SOURCE DATA:
=-=-=-=-=

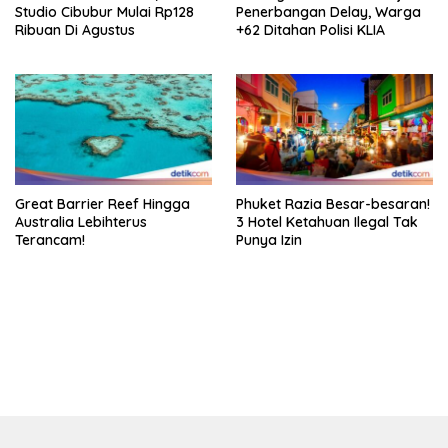
Studio Cibubur Mulai Rp128
Penerbangan Delay, Warga
Ribuan Di Agustus
+62 Ditahan Polisi KLIA
Great Barrier Reef Hingga
Phuket Razia Besar-besaran!
Australia Lebihterus
3 Hotel Ketahuan Ilegal Tak
Terancam!
Punya Izin
https://accslot88.live/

=-=-=-=-=

TASK TO COMPLETE: Once the line with "Ditahan Polisi KLIA" has been found in the records above, retype it and every line after it exactly, and include nothing else.

WRITTEN SOLUTION:
+62 Ditahan Polisi KLIA
Great Barrier Reef Hingga
Phuket Razia Besar-besaran!
Australia Lebihterus
3 Hotel Ketahuan Ilegal Tak
Terancam!
Punya Izin
https://accslot88.live/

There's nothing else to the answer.